## Exercise prompt
Return every line from the one with "doeleinden, waaronder het gebruik van" through the one with "je kindje. Dit", inclusive, exactly as it appears below.

(Records for the exercise)

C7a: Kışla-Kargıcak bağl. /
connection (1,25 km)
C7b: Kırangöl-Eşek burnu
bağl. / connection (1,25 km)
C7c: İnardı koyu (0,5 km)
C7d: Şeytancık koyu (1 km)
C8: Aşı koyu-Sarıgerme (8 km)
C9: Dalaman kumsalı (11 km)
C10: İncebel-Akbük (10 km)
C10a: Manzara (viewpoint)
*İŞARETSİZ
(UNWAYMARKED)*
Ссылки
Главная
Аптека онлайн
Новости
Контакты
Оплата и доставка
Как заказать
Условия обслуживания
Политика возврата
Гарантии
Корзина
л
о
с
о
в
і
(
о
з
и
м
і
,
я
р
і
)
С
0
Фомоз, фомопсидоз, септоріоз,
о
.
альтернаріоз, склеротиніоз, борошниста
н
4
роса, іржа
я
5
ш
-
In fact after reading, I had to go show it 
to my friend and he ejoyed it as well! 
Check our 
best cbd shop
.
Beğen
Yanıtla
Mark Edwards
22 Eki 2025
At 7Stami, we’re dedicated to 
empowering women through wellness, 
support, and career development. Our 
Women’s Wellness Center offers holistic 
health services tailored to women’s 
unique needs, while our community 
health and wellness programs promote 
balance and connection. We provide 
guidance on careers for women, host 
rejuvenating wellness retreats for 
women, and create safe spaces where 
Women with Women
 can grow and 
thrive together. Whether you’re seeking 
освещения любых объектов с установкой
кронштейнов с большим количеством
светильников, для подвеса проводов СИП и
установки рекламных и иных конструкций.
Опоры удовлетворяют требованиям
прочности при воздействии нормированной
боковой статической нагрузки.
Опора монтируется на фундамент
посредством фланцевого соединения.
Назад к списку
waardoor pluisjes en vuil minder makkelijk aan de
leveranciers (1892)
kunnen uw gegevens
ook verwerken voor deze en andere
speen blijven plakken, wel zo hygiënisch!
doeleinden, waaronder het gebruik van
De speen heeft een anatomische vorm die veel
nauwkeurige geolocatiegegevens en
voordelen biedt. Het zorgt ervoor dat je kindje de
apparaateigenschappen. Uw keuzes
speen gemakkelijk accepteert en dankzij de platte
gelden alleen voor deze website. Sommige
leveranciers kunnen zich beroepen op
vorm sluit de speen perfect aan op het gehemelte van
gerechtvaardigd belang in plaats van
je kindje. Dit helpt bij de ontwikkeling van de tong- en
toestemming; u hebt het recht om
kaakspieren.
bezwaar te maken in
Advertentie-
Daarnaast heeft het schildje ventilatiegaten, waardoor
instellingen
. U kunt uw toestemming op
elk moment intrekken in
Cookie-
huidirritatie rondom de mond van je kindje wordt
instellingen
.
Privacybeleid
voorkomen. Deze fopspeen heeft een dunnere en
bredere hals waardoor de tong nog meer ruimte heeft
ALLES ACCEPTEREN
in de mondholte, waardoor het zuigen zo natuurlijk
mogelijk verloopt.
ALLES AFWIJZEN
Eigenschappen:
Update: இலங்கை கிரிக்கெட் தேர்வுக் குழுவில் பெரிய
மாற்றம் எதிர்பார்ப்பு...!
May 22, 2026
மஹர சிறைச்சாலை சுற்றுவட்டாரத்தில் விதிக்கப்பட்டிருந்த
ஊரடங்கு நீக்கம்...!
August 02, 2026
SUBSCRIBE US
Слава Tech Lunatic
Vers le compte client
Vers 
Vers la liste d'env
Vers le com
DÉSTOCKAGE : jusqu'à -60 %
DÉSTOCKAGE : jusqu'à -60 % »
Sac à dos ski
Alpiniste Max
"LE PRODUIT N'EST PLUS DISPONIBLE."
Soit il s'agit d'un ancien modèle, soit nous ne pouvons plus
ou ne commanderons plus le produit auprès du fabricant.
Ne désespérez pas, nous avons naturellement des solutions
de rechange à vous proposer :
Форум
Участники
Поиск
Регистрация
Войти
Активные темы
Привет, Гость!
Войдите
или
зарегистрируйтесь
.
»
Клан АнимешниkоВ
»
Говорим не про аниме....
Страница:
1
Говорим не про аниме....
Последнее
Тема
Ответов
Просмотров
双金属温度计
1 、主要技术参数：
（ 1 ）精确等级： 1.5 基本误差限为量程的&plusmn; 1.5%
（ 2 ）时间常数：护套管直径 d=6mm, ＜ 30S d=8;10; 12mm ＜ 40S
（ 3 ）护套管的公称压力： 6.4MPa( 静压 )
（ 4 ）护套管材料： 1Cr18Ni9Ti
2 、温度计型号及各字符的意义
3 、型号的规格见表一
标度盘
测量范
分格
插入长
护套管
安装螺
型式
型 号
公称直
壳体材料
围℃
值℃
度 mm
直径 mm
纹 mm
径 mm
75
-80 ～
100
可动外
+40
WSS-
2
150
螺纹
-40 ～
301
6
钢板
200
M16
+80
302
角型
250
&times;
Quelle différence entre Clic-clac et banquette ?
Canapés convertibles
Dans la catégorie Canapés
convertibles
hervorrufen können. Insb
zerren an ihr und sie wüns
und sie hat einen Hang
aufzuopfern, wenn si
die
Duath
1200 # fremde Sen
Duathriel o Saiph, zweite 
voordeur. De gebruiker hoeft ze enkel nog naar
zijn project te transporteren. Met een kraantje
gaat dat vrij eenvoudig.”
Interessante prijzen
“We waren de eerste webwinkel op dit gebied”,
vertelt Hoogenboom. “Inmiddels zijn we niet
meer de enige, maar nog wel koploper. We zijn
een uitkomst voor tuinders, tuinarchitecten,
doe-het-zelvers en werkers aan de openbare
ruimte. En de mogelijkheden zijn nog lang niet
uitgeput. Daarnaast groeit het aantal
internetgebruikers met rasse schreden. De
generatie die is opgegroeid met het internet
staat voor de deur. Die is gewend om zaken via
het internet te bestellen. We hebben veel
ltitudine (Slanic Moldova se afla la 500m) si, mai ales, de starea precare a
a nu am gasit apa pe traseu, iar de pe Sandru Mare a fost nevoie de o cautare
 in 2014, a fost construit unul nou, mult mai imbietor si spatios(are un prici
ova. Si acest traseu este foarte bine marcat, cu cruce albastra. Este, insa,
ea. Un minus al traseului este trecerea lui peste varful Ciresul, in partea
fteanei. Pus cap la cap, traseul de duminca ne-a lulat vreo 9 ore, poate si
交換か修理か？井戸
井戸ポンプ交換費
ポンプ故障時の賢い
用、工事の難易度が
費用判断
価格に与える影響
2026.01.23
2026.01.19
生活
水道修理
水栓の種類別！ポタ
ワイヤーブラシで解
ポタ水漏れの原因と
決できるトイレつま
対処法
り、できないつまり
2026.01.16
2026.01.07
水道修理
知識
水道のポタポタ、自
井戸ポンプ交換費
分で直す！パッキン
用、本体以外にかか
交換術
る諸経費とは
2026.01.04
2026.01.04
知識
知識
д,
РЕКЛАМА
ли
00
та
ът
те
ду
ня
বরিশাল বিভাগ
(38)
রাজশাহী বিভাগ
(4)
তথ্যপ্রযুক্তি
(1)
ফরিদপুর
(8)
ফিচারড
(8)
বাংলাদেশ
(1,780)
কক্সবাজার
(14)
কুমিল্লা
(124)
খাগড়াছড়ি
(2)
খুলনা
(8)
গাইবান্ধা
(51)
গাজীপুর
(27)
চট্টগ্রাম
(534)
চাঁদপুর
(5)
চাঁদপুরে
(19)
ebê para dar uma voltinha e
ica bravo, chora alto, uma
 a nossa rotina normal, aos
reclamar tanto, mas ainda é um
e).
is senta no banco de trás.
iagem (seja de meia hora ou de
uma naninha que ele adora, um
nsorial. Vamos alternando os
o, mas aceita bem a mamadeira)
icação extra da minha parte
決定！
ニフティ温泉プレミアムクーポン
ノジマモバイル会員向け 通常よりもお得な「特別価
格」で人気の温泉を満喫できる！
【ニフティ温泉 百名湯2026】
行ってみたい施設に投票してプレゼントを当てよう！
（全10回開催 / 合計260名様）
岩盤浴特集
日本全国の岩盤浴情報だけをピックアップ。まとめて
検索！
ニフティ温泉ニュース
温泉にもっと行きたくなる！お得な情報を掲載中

(End Records for the exercise)

## Output
doeleinden, waaronder het gebruik van
De speen heeft een anatomische vorm die veel
nauwkeurige geolocatiegegevens en
voordelen biedt. Het zorgt ervoor dat je kindje de
apparaateigenschappen. Uw keuzes
speen gemakkelijk accepteert en dankzij de platte
gelden alleen voor deze website. Sommige
leveranciers kunnen zich beroepen op
vorm sluit de speen perfect aan op het gehemelte van
gerechtvaardigd belang in plaats van
je kindje. Dit helpt bij de ontwikkeling van de tong- en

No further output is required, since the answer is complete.